• D-day, H-hour is 10 a.m. tomorrow.

    The wait ends tomorrow. After an extremely long week, we find out if the dream of another child is still alive or put on hold once again. Meanwhile, Cheryl is still showing symptoms of pregnancy, which is either a good sign of things to come or a cruel joke.


  • Tick tock.

    Stare a the keyboard. Stare at the playful kids. Glance at the magazine headlines. Think about writing. Admire the reflection of the lights on the windows. Wonder where they got their wallpaper. Feel the texture of the carpet under your foot. Wiggle your toes to get that irritating piece of sock out from between them. Look around casually for a good time to pull your pants from between your cheeks. Guess the ratio of face lifts to natural faces in the lobby (1/11). Make eye contact with a random stranger across the room and promise yourself you won’t be the first to look away. Loose at your own game. Go for less of a challenge and pick someone older than five. Think about sitting outside. Listen in on the nattering of a random nice person. Wonder who that person really is; what are their fears, their desires? Wonder if this entry could be confused with an acid trip.

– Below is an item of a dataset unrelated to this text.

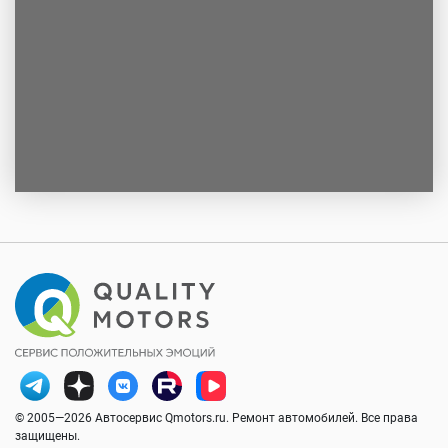
© 2005—2026 Автосервис Qmotors.ru. Ремонт автомобилей. Все права
защищены.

  • Yesterday’s luxuries are today’s necessities.

    Several years ago I got a free Palm OS handheld device. I wasn’t sure how much I would use one, but free is free. It turns out I used it a lot, so much so that now find that I can’t do without it. Today I found out what it was like to do without when mine broke. It turns out the little guys don’t react well to extremely sudden deceleration. Take an object and accelerate it at about 9.8 meters/second (squared). Let it accelerate for about one meter. Now stop it suddenly – applying the force necessary to stop it on a dime (so to speak). You’ll likely find (as I did) that a Palm OS handheld device won’t quite be the same after such an exercise. This evening I found myself parting with more of my hard earned money. I’d be upset but my brand spankin’ new Palm OS handheld device is tres chic. (Yeah, yeah – the frenchies rubbed off on me a little.)

    Hey Beth, could you do me a favor? Could you take my laptop and drop it on the kitchen floor for me?